I sapori di un tempo
Salumi, carni fresche e tanti prodotti artigianali provenienti esclusivamente dal territorio della nostra Valtiberina Toscana
La stagionatura lenta
Il Ghiandaio un luogo per lavorare, salare, insaccare e stagionare le carni degli animali da noi allevati allo stato semibrado
Carni e salumi a Km 0
"Anguilla dell'ancione", le "Salsicce sotto crusca", il "Traculo" e la "Ventresca del Tevere": salumi ed insaccati tipici toscani

Il Ghiandaio: tuscany pork's meat with naturally seasoned

outdoor Il GhiandaioNext to the farmhouse where we live, on the hills of Valtiberina in Tuscany, there is an old cottage that we have always called "Il Ghiandaio" and that was once used to keep corncobs, acorns and walnuts throught the winter.

Swine breeding is our business, so we have decided to change this building into a place where the meat of our animal (that are bred in a semi - wild state) is cut, saled down, made into sausages and finally seasoned.

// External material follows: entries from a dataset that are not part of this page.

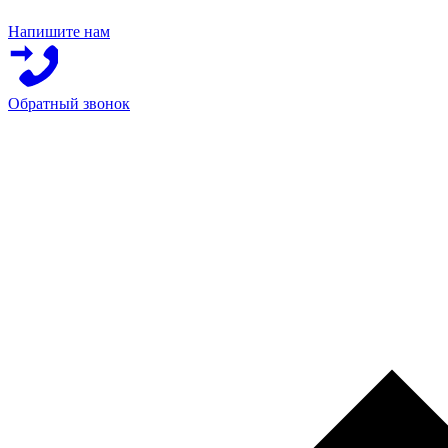
Напишите нам
Обратный звонок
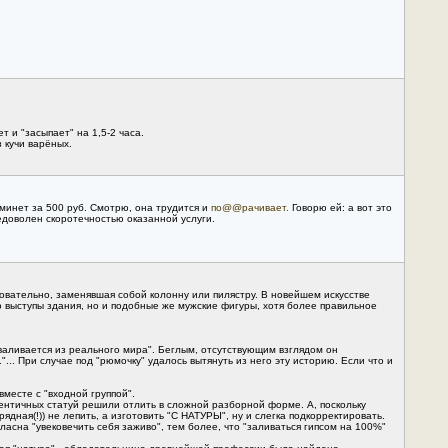
т и "засыпает" на 1,5-2 часа.
 кучи варёных.
минет за 500 руб. Смотрю, она трудится и
по@@рачивает.
Говорю ей: а вот это
едоволен скоротечностью оказанной услуги.
вательно, заменявшая собой колонну или пилястру. В новейшем искусстве
 выступы здания, но и подобные же мужские фигуры, хотя более правильное
ываливается из реального мира". Беглым, отсутствующим взглядом он
... При случае под "рюмочку" удалось вытянуть из него эту историю. Если что и
месте с "входной группой".
дентичных статуй решили отлить в сложной разборной форме. А, поскольку
ядная(!)) не лепить, а изготовить "С НАТУРЫ", ну и слегка подкорректировать.
асна "увековечить себя заживо", тем более, что "заливаться гипсом на 100%"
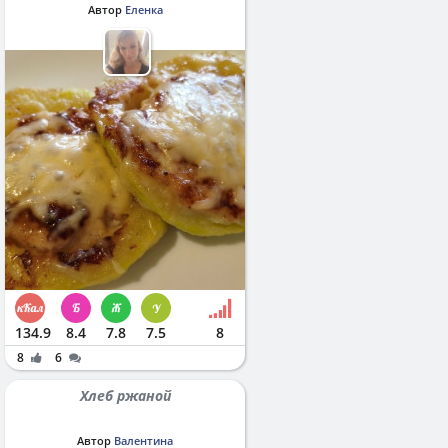
Автор
Еленка
134.9
8.4
7.8
7.5
8
8
6
Хлеб ржаной
Автор
Валентина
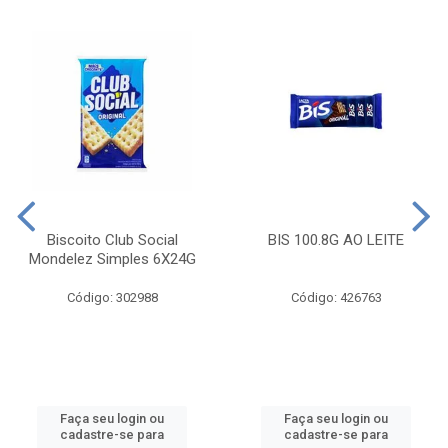
Biscoito Club Social
BIS 100.8G AO LEITE
Mondelez Simples 6X24G
Código: 302988
Código: 426763
Faça seu login ou
Faça seu login ou
cadastre-se para
cadastre-se para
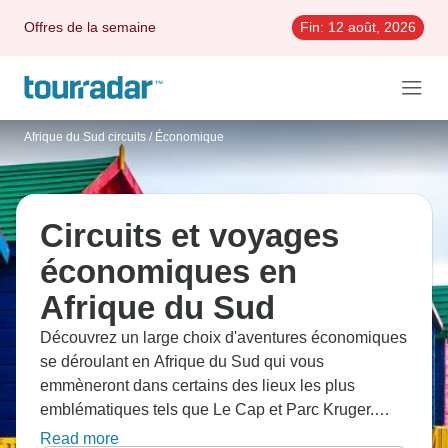
Offres de la semaine
Fin:
12 août, 2026
Afrique du Sud circuits
/
Économique
Circuits et voyages
économiques en
Afrique du Sud
Découvrez un large choix d'aventures économiques
se déroulant en Afrique du Sud qui vous
emmèneront dans certains des lieux les plus
emblématiques tels que Le Cap et Parc Kruger.
Chacun de ces circuits à prix doux vous fera vivre
Read more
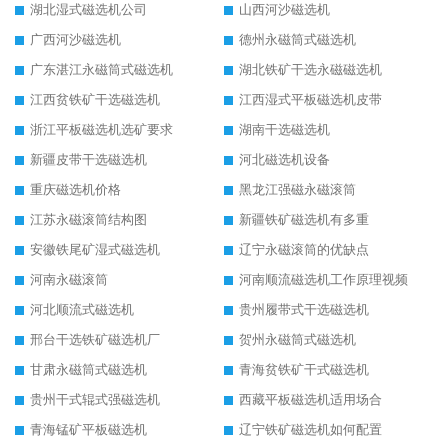
湖北湿式磁选机公司
山西河沙磁选机
广西河沙磁选机
德州永磁筒式磁选机
广东湛江永磁筒式磁选机
湖北铁矿干选永磁磁选机
江西贫铁矿干选磁选机
江西湿式平板磁选机皮带
浙江平板磁选机选矿要求
湖南干选磁选机
新疆皮带干选磁选机
河北磁选机设备
重庆磁选机价格
黑龙江强磁永磁滚筒
江苏永磁滚筒结构图
新疆铁矿磁选机有多重
安徽铁尾矿湿式磁选机
辽宁永磁滚筒的优缺点
河南永磁滚筒
河南顺流磁选机工作原理视频
河北顺流式磁选机
贵州履带式干选磁选机
邢台干选铁矿磁选机厂
贺州永磁筒式磁选机
甘肃永磁筒式磁选机
青海贫铁矿干式磁选机
贵州干式辊式强磁选机
西藏平板磁选机适用场合
青海锰矿平板磁选机
辽宁铁矿磁选机如何配置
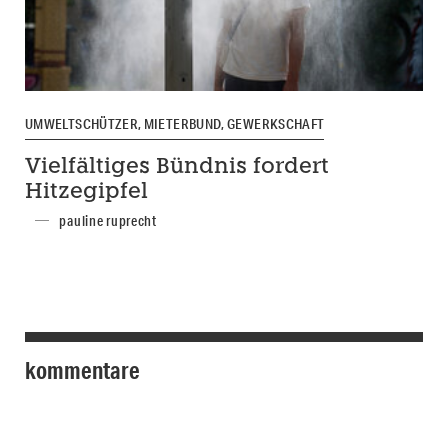
UMWELTSCHÜTZER, MIETERBUND, GEWERKSCHAFT
Vielfältiges Bündnis fordert
Hitzegipfel
pauline ruprecht
kommentare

Our pigs are born in the farm's barns and then raised by the shores of Montedoglio lake. They are fed with the best organic feedstuff and then are left free to graze on the pastures of our hills until their meat gets the right texture and is ready to undergo our traditional curing methods.

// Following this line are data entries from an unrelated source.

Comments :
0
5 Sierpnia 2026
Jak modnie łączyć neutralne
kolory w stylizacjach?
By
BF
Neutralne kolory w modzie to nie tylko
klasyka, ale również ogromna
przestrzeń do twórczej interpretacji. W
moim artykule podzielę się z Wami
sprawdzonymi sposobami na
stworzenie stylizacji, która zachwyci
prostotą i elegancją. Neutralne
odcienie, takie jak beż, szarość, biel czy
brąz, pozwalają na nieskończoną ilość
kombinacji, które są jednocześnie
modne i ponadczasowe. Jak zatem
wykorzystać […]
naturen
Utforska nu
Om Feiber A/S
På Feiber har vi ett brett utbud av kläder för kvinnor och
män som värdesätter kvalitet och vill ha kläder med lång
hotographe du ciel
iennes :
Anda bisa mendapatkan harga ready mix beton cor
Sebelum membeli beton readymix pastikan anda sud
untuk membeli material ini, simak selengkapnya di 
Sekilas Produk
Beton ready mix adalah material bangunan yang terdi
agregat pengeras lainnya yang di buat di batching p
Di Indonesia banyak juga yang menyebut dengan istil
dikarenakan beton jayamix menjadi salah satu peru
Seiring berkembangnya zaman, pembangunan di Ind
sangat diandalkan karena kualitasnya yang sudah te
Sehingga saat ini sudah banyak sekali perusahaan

Along with traditional products like salami, capocollo, pork loin, shoulder ham and Tuscan ham (whose taste is the gift of time, hillside winds and natural flavours) Il Ghindaio offers some specialities that are the result of enticing culinary innovation.

Meat at 0 Km

Give a break to yourself

Inside of our store you can be based and taste a healthy one merenda made up of from Tuscany typical products: salame, prosciutto, cheeses and products under olive oil.

Typical Products

Salami a typical Tuscan product

Traditional Sausages

In addition to the more traditional products such as salami, capocolli, loins, hams and shoulders, at the Ghiandaio you can find also the result of attractive innovations and special flavors.

Manufacture Craft

Natural Seasoning

We want to highlight our craftsmanship ours salumi are salated and made into sausages and finally seasoned with natural methos, without frigorifere cells and heater.